Graph Signal Restoration Using Nested Deep Algorithm Unrolling

• Published in: IEEE transactions on signal processing Vol. 70; pp. 3296 - 3311
• Main Authors: Nagahama, Masatoshi, Yamada, Koki, Tanaka, Yuichi, Chan, Stanley H., Eldar, Yonina C.
• Format: Journal Article
• Language: English
• Published: New York IEEE 2022; The Institute of Electrical and Electronics Engineers, Inc. (IEEE)

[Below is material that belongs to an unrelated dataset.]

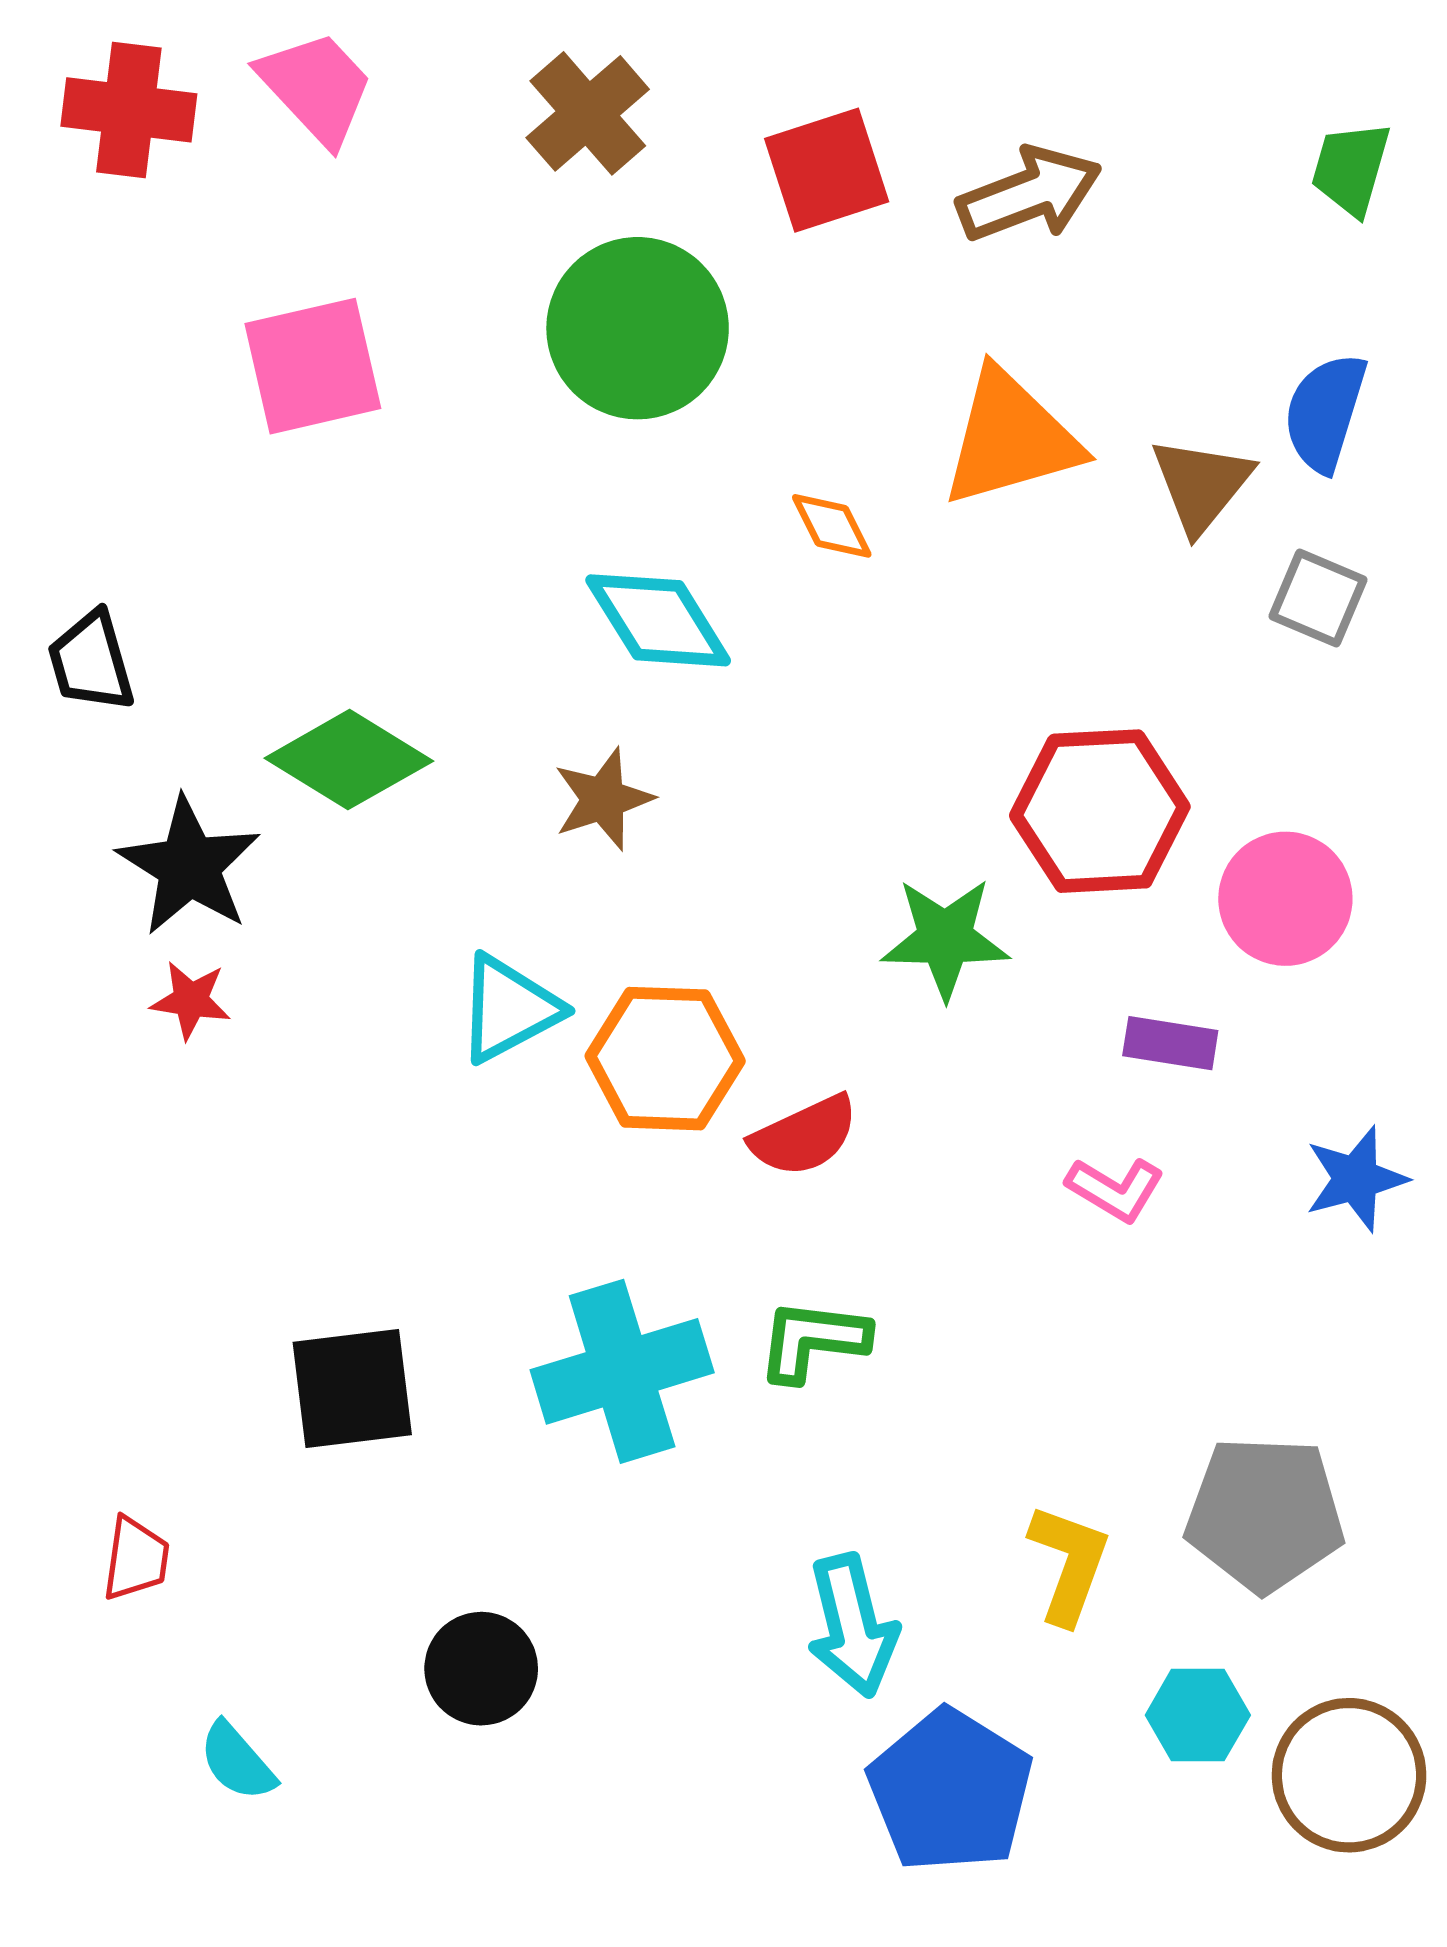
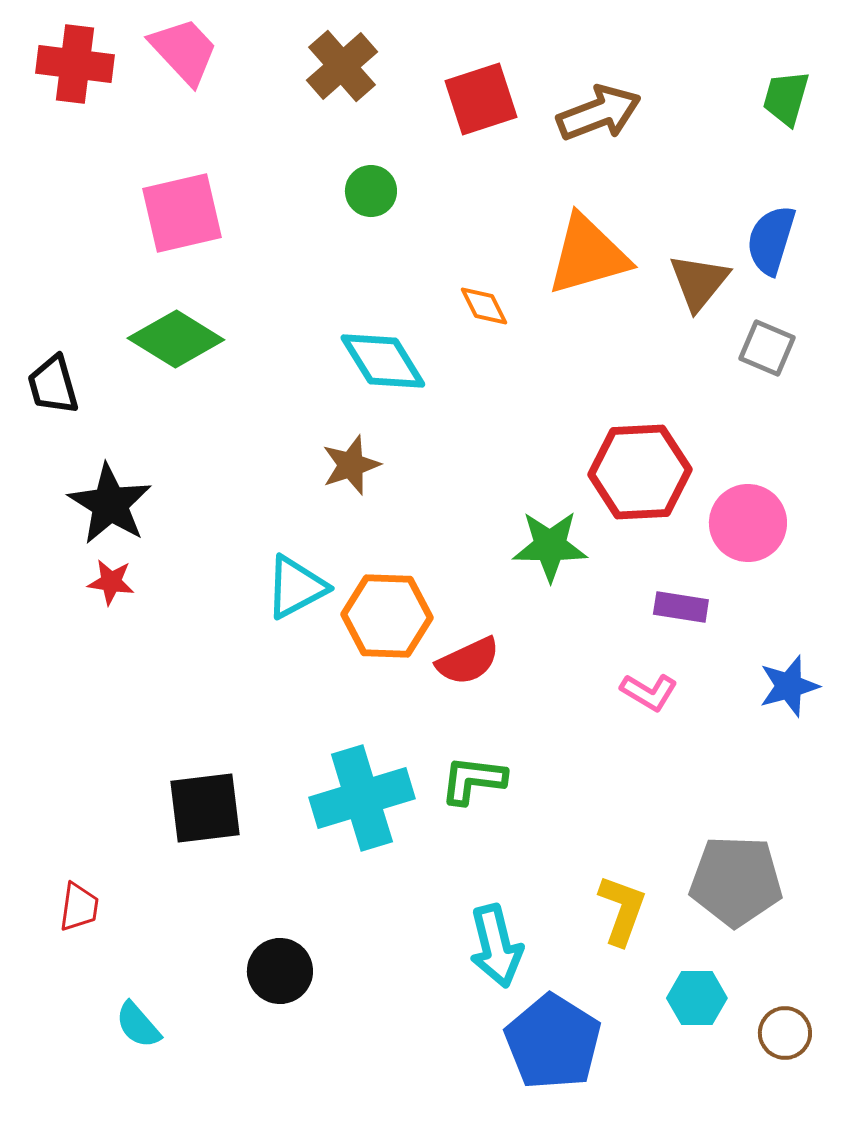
green circle: (638, 328) -> (371, 191), size x0.5
green diamond: (349, 760) -> (176, 339), moved
brown circle: (1349, 1775) -> (785, 1033), size x0.6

• Subjects: Algorithms; Computational geometry; Convexity; deep algorithm unrolling; Graph neural networks; Graph signal processing; Image restoration; Interpolation; Neural networks; Noise reduction; Optimization; Parameters; Plug-and-Play ADMM; Regularization; Restoration; Signal processing; Signal processing algorithms; Signal restoration; Symmetric matrices; Task analysis
• ISSN: 1053-587X; 1941-0476; 1941-0476
• DOI: 10.1109/TSP.2022.3180546

Graph signal processing is a ubiquitous task in many applications such as sensor, social, transportation and brain networks, point cloud processing, and graph neural networks. Often, graph signals are corrupted in the sensing process, thus requiring restoration. In this paper, we propose two graph signal restoration methods based on deep algorithm unrolling (DAU). First, we present a graph signal denoiser by unrolling iterations of the alternating direction method of multiplier (ADMM). We then suggest a general restoration method for linear degradation by unrolling iterations of Plug-and-Play ADMM (PnP-ADMM). In the second approach, the unrolled ADMM-based denoiser is incorporated as a submodule, leading to a nested DAU structure. The parameters in the proposed denoising/restoration methods are trainable in an end-to-end manner. Our approach is interpretable and keeps the number of parameters small since we only tune graph-independent regularization parameters. We overcome two main challenges in existing graph signal restoration methods: 1) limited performance of convex optimization algorithms due to fixed parameters which are often determined manually. 2) large number of parameters of graph neural networks that result in difficulty of training. Several experiments for graph signal denoising and interpolation are performed on synthetic and real-world data. The proposed methods show performance improvements over several existing techniques in terms of root mean squared error in both tasks.